Sicily has always been a big open-air set. From the countryside to the sea, from the art cities to the historic houses, the island has always been a favorite destination of great directors who have immortalized in their cameras.
This land has given to the Seventh Art a perfect setting for numerous stories, many of which are nowadays considered absolute masterpieces. On one hand, the rich literary tradition – Pirandello, Tomasi di Lampedusa, Sciascia, De Roberto, Vittorini – has recognized in Sicily the perfect setting for its stories, on the other, many children of Sicilian immigrants, from Frank Capra to Al Pacino, have become cinema superstars and paid touching homage to their motherland.

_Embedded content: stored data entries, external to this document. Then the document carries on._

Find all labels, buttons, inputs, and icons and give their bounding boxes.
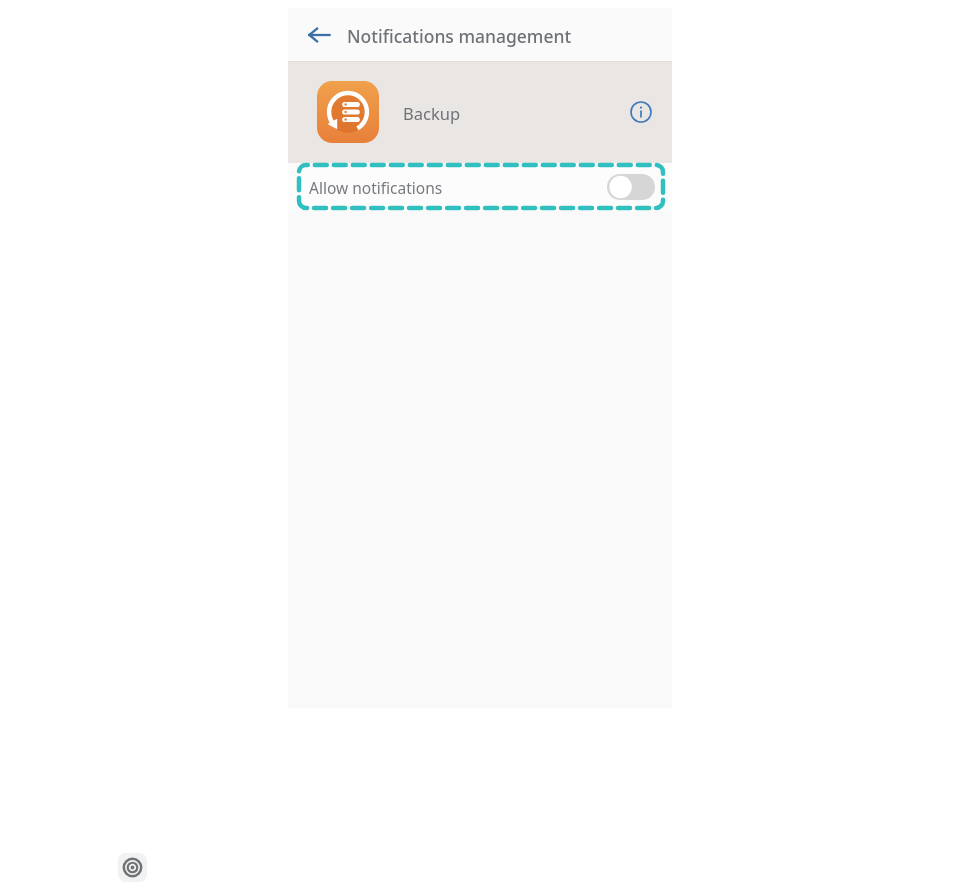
button[interactable]: Back [298,14,340,56]
staticText: Backup [403,102,461,124]
staticText: Notifications management [347,24,572,48]
button[interactable]: App info [622,93,660,131]
staticText: Allow notifications [309,177,443,198]
button[interactable]: Screenshot tool [118,853,147,882]
button[interactable]: Allow notifications [288,163,672,211]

For example, to start with (although neorealism had already registered remarkable films in the ‘40s and ‘50s): The Leopard (Italian: Il Gattopardo) by Luchino Visconti in 1973 with an extraordinary cast: Alain Delon, Burt Lancaster, Claudia Cardinale, and the other classics from the same period such as: The Adventure (L’Avventura) by Michelangelo Antonioni, Divorce Italian Style (Divorzio all’italiana) by Pietro Germi, Salvatore Giuliano by Francesco Rosi and We still kill the old way (A ciascuno il suo) starring Gian Maria Volonté.
In the ‘70s it was the following films’ turn (among many others): The Seduction of Mimì (Mimì metallurgico ferito nell’onore) by Lina Wertmuller, The Godfather – part II (Il Padrino) and Malicious (Malizia) by Salvatore Samperi, starring Laura Antonelli.
In the 80s, the film production shifted from Kaos by the Taviani brothers to the first important Oscar winner for Best Foreign Language Film and a worldwide success, New Paradise Cinema (Nuovo Cinema Paradiso) by Giuseppe Tornatore (1988), a great homage to the cinema and to the Sicilian vividness, full of unforgettable characters.
These were also the years of the fiction and the scourge of mafia, brought to the small screen: the well known The Octopus (La piovra) by Damiano Damiani with Michele Placido and Barbara De Rossi, broadcast in ten series.
Besides the Tornatore’s film, Sicily self-imposed internationally for The Sicilian (Il Siciliano) by Michael Cimino with Christopher Lambert and especially for The Godfather – part III (Il Padrino) by Francis Ford Coppola, starring Al Pacino, the last part of the most famous film saga.
In the ‘90s shooting in Sicily becomes appreciated thanks to Dear Diary (Caro Diario) by Nanni Moretti filmed on the Aeolian Islands, to the award-winning at Cannes Johnny Toothpick (Johnny Stecchino) by Roberto Benigni, and as to revive the glory of New Paradise Cinema, The Postman (Il Postino), the last film of an extraordinary Massimo Troisi starring a great Philippe Noiret, nominated for 5 Oscars in 1996 and the winner for the best dramatic soundtrack signed by Luis Bacalov.
Nowadays, although the island’s most important set is the Commissioner Montalbano’s city of Vigata (Italian: Il Commissario Montalbano), currently the most popular series of the Italian small screens, Sicily is still the main setting for the cinema production.
The Tornatore’s stories about Malena and Baarìa, the surreal ones of Daniele Cipri and Franco Maresco with Toto who lived twice (Toto che visse due volte) and The Return of Cagliostro (Il ritorno di Cagliostro), the homage to Italian Verismo comes with Roberto Faenza and his The Viceroys (I Viceré), and with Marco Tullio Giordana’s contribution with The Hundred Steps (I cento passi).
Once there were comedies starring Franco and Ciccio. Today, those starring Ficarra and Picone and Pif.